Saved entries
────────────────────────────────────────

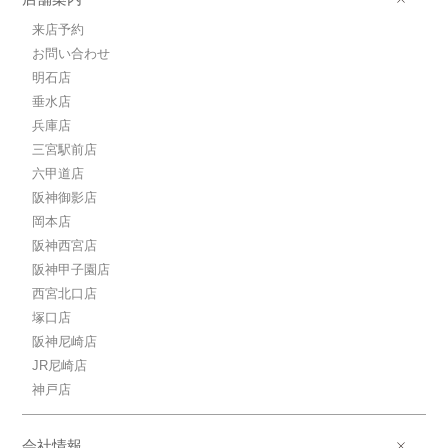
来店予約
お問い合わせ
明石店
垂水店
兵庫店
三宮駅前店
六甲道店
阪神御影店
岡本店
阪神西宮店
阪神甲子園店
西宮北口店
塚口店
阪神尼崎店
JR尼崎店
神戸店
会社情報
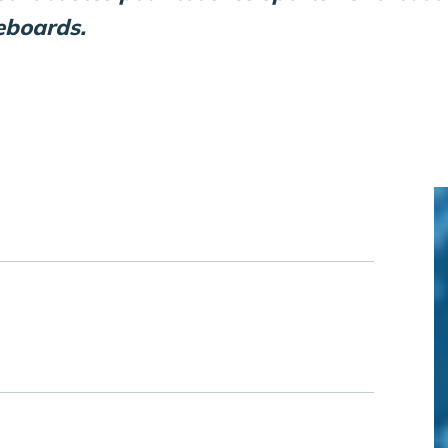
eboards.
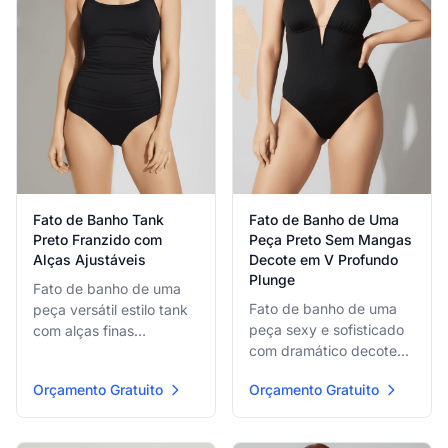
Fato de Banho Tank
Fato de Banho de Uma
Preto Franzido com
Peça Preto Sem Mangas
Alças Ajustáveis
Decote em V Profundo
Plunge
Fato de banho de uma
Fato de banho de uma
peça versátil estilo tank
peça sexy e sofisticado
com alças finas
com dramático decote
ajustáveis e franzidos
em V profundo com
por toda parte,
Orçamento Gratuito
Orçamento Gratuito
detalhe de barra central
proporcionando ajuste
sutil, oferecendo silhueta
de suporte confortável
ousada e lisonjeira
com silhueta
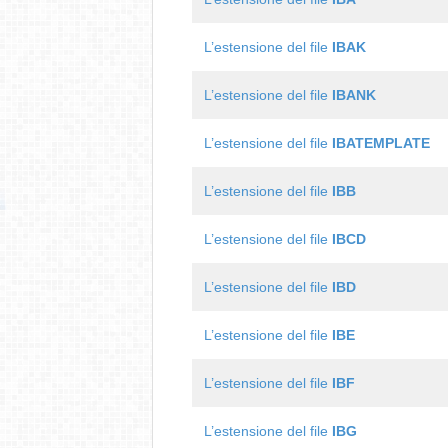
L’estensione del file
IBAK
L’estensione del file
IBANK
L’estensione del file
IBATEMPLATE
L’estensione del file
IBB
L’estensione del file
IBCD
L’estensione del file
IBD
L’estensione del file
IBE
L’estensione del file
IBF
L’estensione del file
IBG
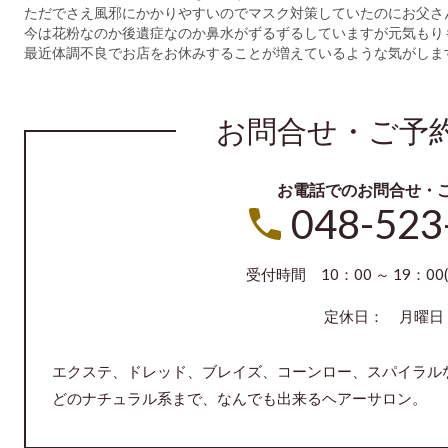
ただでさえ風邪にかかりやすいのでマスク対策していたのにお父さ
今は花粉なのか後遺症なのか鼻水がずるずるしていますが元気もり
最近体調不良でお店をお休みすることが増えているような気がしま
お問合せ・ご予
お電話でのお問合せ・
048-523
受付時間 10：00 ～ 19：00(
定休日： 月曜日
エクステ、ドレッド、ブレイズ、コーンロー、スパイラル
どのナチュラル系まで、なんでも出来るヘアーサロン。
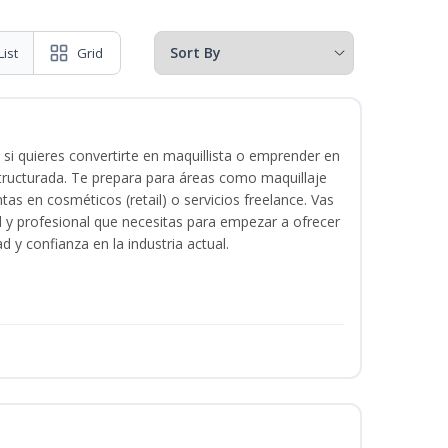
List
Grid
 si quieres convertirte en maquillista o emprender en
structurada. Te prepara para áreas como maquillaje
tas en cosméticos (retail) o servicios freelance. Vas
ital y profesional que necesitas para empezar a ofrecer
d y confianza en la industria actual.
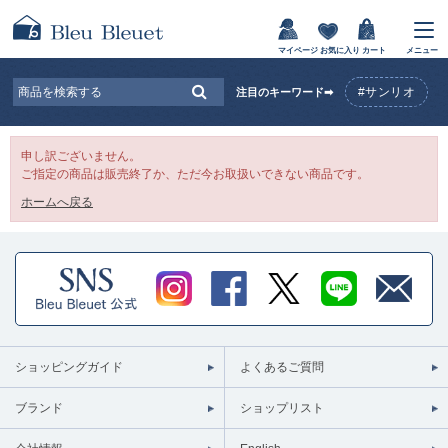
マイページ
お気に入り
カート
メニュー
#サンリオ
注目のキーワード➡
申し訳ございません。
ご指定の商品は販売終了か、ただ今お取扱いできない商品です。
ホームへ戻る
ショッピングガイド
よくあるご質問
ブランド
ショップリスト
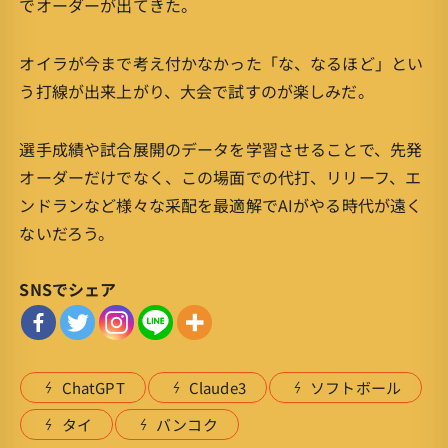
でオーダーが出てきた。
オイラが今まで考え付かなかった「な、なるほど」とい
う打線が出来上がり、大会で試すのが楽しみだ。
選手成績や試合展開のデータを学習させることで、先発
オーダーだけでなく、この場面での代打、リリーフ、エ
ンドランなど様々な采配を最適解でAIがやる時代が遠く
ないだろう。
SNSでシェア
ChatGPT
Claude3
ソフトボール
タイ
バンコク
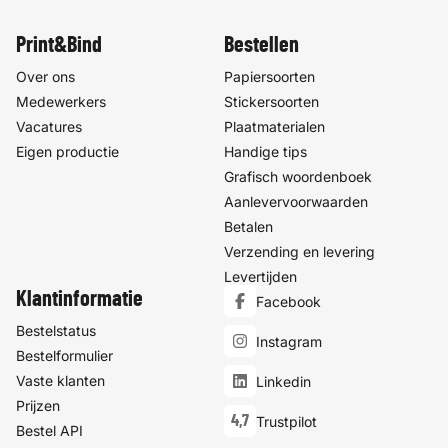
Print&Bind
Bestellen
Over ons
Papiersoorten
Medewerkers
Stickersoorten
Vacatures
Plaatmaterialen
Eigen productie
Handige tips
Grafisch woordenboek
Aanlevervoorwaarden
Betalen
Verzending en levering
Levertijden
Klantinformatie
Facebook
Bestelstatus
Instagram
Bestelformulier
Vaste klanten
Linkedin
Prijzen
4,7
Trustpilot
Bestel API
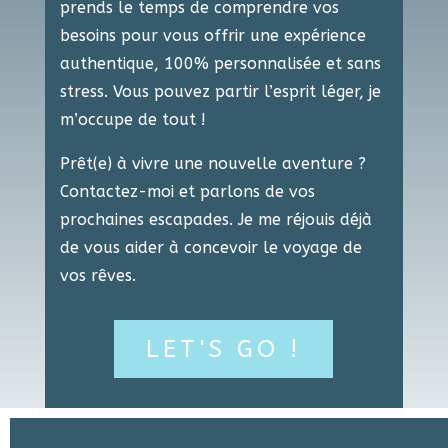
prends le temps de ​comprendre vos
besoins pour vous offrir une ​expérience
authentique, 100% personnalisée et ​sans
stress. Vous pouvez partir l’esprit léger, je ​
m’occupe de tout !
Prêt(e) à vivre une nouvelle aventure ?
Contactez-​moi et parlons de vos
prochaines escapades. Je ​me réjouis déjà
de vous aider à concevoir le ​voyage de
vos rêves.
LET'S GO !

────────────────────────────────────────

# WHAT YOU WILL DO
Repeat every record above exactly, but drop the pictures.

# RESPONSE TO THIS EXERCISE
来店予約
お問い合わせ
明石店
垂水店
兵庫店
三宮駅前店
六甲道店
阪神御影店
岡本店
阪神西宮店
阪神甲子園店
西宮北口店
塚口店
阪神尼崎店
JR尼崎店
神戸店
会社情報
eboards.
Fato de Banho Tank
Fato de Banho de Uma
Preto Franzido com
Peça Preto Sem Mangas
Alças Ajustáveis
Decote em V Profundo
Plunge
Fato de banho de uma
Fato de banho de uma
peça versátil estilo tank
peça sexy e sofisticado
com alças finas
com dramático decote
ajustáveis e franzidos
em V profundo com
por toda parte,
Orçamento Gratuito
Orçamento Gratuito
detalhe de barra central
proporcionando ajuste
sutil, oferecendo silhueta
de suporte confortável
ousada e lisonjeira
com silhueta
L’estensione del file
IBAK
L’estensione del file
IBANK
L’estensione del file
IBATEMPLATE
L’estensione del file
IBB
L’estensione del file
IBCD
L’estensione del file
IBD
L’estensione del file
IBE
L’estensione del file
IBF
L’estensione del file
IBG
ただでさえ風邪にかかりやすいのでマスク対策していたのにお父さ
今は花粉なのか後遺症なのか鼻水がずるずるしていますが元気もり
最近体調不良でお店をお休みすることが増えているような気がしま
お問合せ・ご予
お電話でのお問合せ・
048-523
受付時間 10：00 ～ 19：00(
定休日： 月曜日
エクステ、ドレッド、ブレイズ、コーンロー、スパイラル
どのナチュラル系まで、なんでも出来るヘアーサロン。
List
Grid
 si quieres convertirte en maquillista o emprender en
structurada. Te prepara para áreas como maquillaje
tas en cosméticos (retail) o servicios freelance. Vas
ital y profesional que necesitas para empezar a ofrecer
d y confianza en la industria actual.
マイページ
お気に入り
カート
メニュー
#サンリオ
注目のキーワード➡
申し訳ございません。
ご指定の商品は販売終了か、ただ今お取扱いできない商品です。
ホームへ戻る
ショッピングガイド
よくあるご質問
ブランド
ショップリスト
でオーダーが出てきた。
オイラが今まで考え付かなかった「な、なるほど」とい
う打線が出来上がり、大会で試すのが楽しみだ。
選手成績や試合展開のデータを学習させることで、先発
オーダーだけでなく、この場面での代打、リリーフ、エ
ンドランなど様々な采配を最適解でAIがやる時代が遠く
ないだろう。
SNSでシェア
ChatGPT
Claude3
ソフトボール
タイ
バンコク
Print&Bind
Bestellen
Over ons
Papiersoorten
Medewerkers
Stickersoorten
Vacatures
Plaatmaterialen
Eigen productie
Handige tips
Grafisch woordenboek
Aanlevervoorwaarden
Betalen
Verzending en levering
Levertijden
Klantinformatie
Facebook
Bestelstatus
Instagram
Bestelformulier
Vaste klanten
Linkedin
Prijzen
4,7
Trustpilot
Bestel API
prends le temps de ​comprendre vos
besoins pour vous offrir une ​expérience
authentique, 100% personnalisée et ​sans
stress. Vous pouvez partir l’esprit léger, je ​
m’occupe de tout !
Prêt(e) à vivre une nouvelle aventure ?
Contactez-​moi et parlons de vos
prochaines escapades. Je ​me réjouis déjà
de vous aider à concevoir le ​voyage de
vos rêves.
LET'S GO !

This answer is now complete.